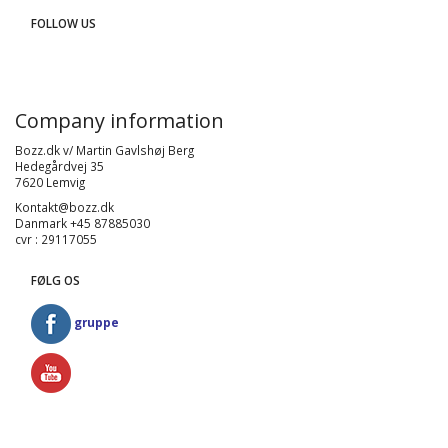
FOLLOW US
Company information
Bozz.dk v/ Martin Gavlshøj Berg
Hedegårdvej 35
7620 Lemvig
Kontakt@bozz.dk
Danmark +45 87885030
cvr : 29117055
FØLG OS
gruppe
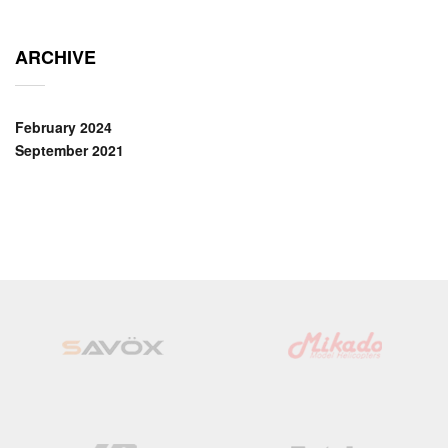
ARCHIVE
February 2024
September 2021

--

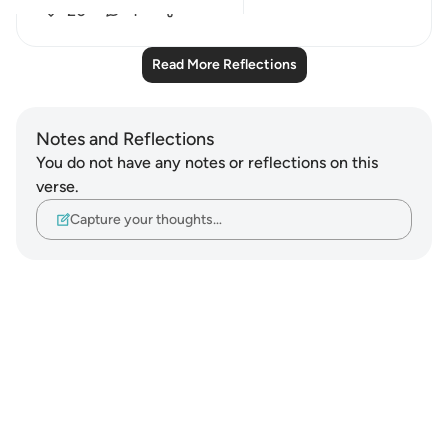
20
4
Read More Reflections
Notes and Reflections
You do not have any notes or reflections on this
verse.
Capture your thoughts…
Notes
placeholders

TASK DESCRIPTION
Only one stretch of the data is wanted: write out exactly the lines from the one holding "7620 Lemvig" through the one holding "September 2021", both included, without the pictures.

TASK RESULT
7620 Lemvig
Kontakt@bozz.dk
Danmark +45 87885030
cvr : 29117055
FØLG OS
gruppe
ARCHIVE
February 2024
September 2021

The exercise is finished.